First, some preliminaries. The authors drilled down to between 100 and 150 thousand SNPs. While 10,000 random markers is sufficient for inter-continental distinctions, a floor of 100,000 is probably optimal for more fine-grained examinations. They had the HapMap populations, which included Africans, Europeans, Chinese, and, some Japanese. But their big data set were nearly 7,000 Japanese from all over the islands. I assume this is large enough that one can down-weight the probability of problems with representativeness due to small sample sizes. Below is a table of Fst values. This basically measures between population genetic distance. There are two things to focus on. First, the Okinawan sample, from the Ryukyu islands, is clearly more distant from all the main island samples. This is what we’d expect. But second, notice that the highest value of genetic distance is between Tokai-Hokuriku and Tohoku.

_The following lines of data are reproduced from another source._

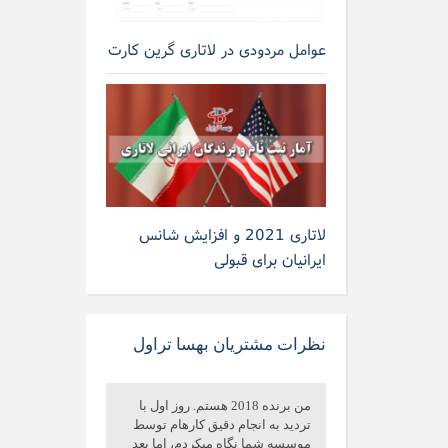
عوامل مردودی در لاتاری گرین کارت
لاتاری 2021 و افزایش شانس
ایرانیان برای قبولی
نظرات مشتریان بهسا تراول
من برنده 2018 هستم. روز اول با
تردید به انجام دقیق کارهام توسط
موسسه شما نگاه میکردم، اما بعد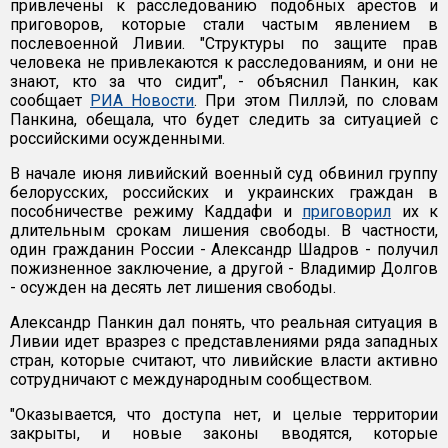
привлечены к расследованию подобных арестов и
приговоров, которые стали частым явлением в
послевоенной Ливии. "Структуры по защите прав
человека не привлекаются к расследованиям, и они не
знают, кто за что сидит", - объяснил Панкин, как
сообщает
РИА Новости
. При этом Пиллэй, по словам
Панкина, обещала, что будет следить за ситуацией с
российскими осужденными.
В начале июня ливийский военный суд обвинил группу
белорусских, российских и украинских граждан в
пособничестве режиму Каддафи и
приговорил
их к
длительным срокам лишения свободы. В частности,
один гражданин России - Александр Шадров - получил
пожизненное заключение, а другой - Владимир Долгов
- осужден на десять лет лишения свободы.
Александр Панкин дал понять, что реальная ситуация в
Ливии идет вразрез с представлениями ряда западных
стран, которые считают, что ливийские власти активно
сотрудничают с международным сообществом.
"Оказывается, что доступа нет, и целые территории
закрыты, и новые законы вводятся, которые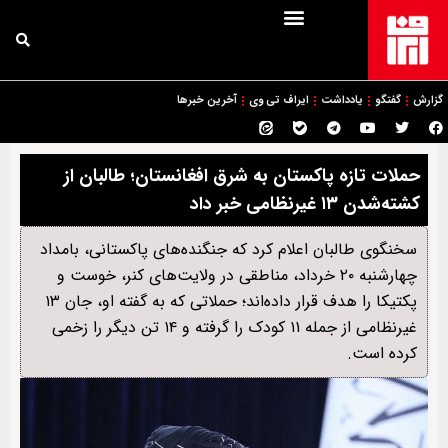
گزارش
گفتگو
یادداشت
ایراف تی وی
آخرین خبرها
حملات تازه پاکستان به شرق افغانستان؛ طالبان از
کشته‌شدن ۱۳ غیرنظامی خبر داد
سخنگوی طالبان اعلام کرد که جنگنده‌های پاکستانی، بامداد
چهارشنبه ۲۰ خرداد، مناطقی در ولایت‌های کنر، خوست و
پکتیکا را هدف قرار داده‌اند؛ حملاتی که به گفته او، جان ۱۳
غیرنظامی از جمله ۱۱ کودک را گرفته و ۱۴ تن دیگر را زخمی
کرده است.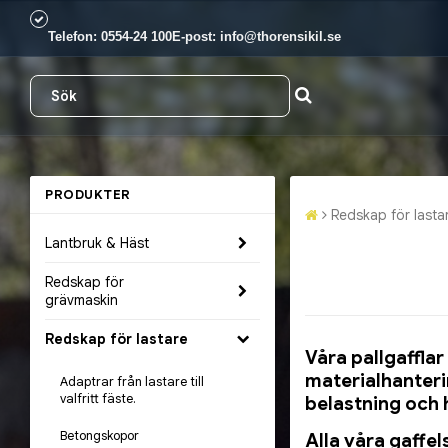
Telefon:
0554-24 100
E-post:
info@thorensikil.se
PRODUKTER
Redskap för lasta
Lantbruk & Häst
Redskap för
grävmaskin
Redskap för lastare
Våra pallgafflar
materialhanteri
Adaptrar från lastare till
valfritt fäste.
belastning och 
Betongskopor
Alla våra gaffe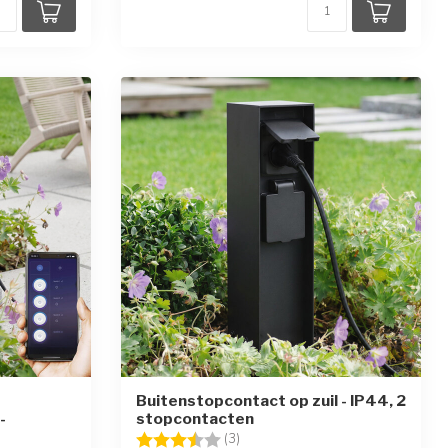
Buitenstopcontact op zuil - IP44, 2
-
stopcontacten
Beoordeling:
3.7 uit 5 sterren
(3)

Tokai-Hokuriku and Tohoku are both on Honshu, the former in the center of the island, between Tokyo and Osaka, and the latter to the far north. Tohoku then is coterminous with the former Emishi region. Some of the patterns here are made clear by the recent history of migration within the Japanese islands. Tokyo is in Kanto-Koshinstsu, and is naturally a magnet for individuals from all over the country. Hokkaido was settled by Japanese only within the last 200 years, and not through gradual expansion from Tohoku to the south.

I don’t think we have much more to go on right now. But as we proceed into the future and data sets become more widely available, and analytic techniques more powerful, I wonder if we can reconstruct the Emishi from the chromosomal segments of the people of Tohoku which seem to “jump out” of the Japanese genetic background. And we can always hold out hope for DNA extraction from Jomon burials!